[Collection entries]
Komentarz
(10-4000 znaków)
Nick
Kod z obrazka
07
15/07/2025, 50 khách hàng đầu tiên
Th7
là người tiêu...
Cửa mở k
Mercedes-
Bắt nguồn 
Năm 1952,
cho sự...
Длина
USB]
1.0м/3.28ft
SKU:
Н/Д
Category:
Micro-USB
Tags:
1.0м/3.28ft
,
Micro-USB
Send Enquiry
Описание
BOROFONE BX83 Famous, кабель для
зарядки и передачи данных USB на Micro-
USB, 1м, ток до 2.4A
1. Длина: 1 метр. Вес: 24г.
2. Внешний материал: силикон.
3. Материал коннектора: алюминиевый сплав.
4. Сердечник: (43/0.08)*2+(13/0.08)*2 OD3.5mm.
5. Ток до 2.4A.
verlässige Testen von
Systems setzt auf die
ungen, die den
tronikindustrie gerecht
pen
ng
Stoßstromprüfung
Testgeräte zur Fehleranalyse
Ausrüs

...

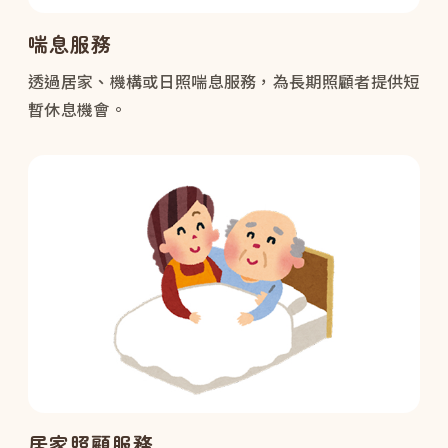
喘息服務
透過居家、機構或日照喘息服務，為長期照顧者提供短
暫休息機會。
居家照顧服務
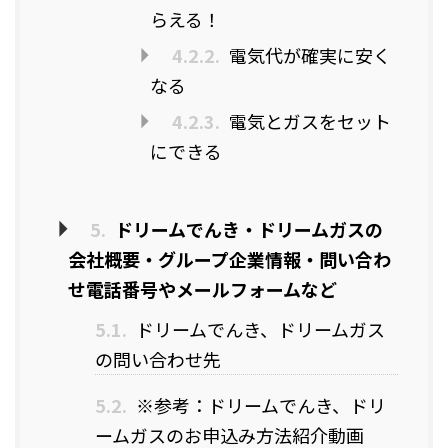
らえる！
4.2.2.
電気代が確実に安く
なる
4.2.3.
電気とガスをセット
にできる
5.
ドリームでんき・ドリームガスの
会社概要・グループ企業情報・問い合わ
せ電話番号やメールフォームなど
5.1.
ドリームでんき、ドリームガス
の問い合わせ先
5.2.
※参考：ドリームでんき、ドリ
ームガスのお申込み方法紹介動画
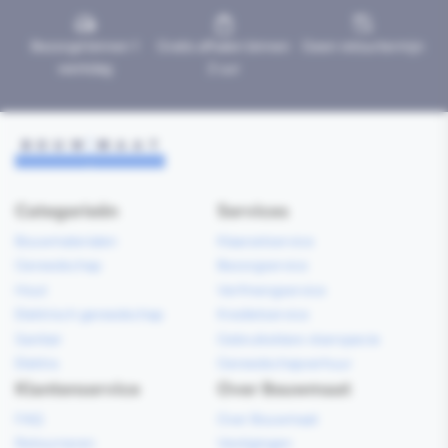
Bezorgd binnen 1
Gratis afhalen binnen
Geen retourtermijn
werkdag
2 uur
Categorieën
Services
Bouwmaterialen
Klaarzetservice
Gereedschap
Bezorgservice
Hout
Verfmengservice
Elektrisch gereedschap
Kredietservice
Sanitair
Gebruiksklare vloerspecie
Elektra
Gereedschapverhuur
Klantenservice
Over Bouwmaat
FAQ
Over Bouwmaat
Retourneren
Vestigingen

• INSTRUCTIONS TO FOLLOW:
All lines of the records above that carry the word "ドリームでんき" should be listed.

• SOLVED PROBLEM:
ドリームでんき・ドリームガスの
ドリームでんき、ドリームガス
※参考：ドリームでんき、ドリ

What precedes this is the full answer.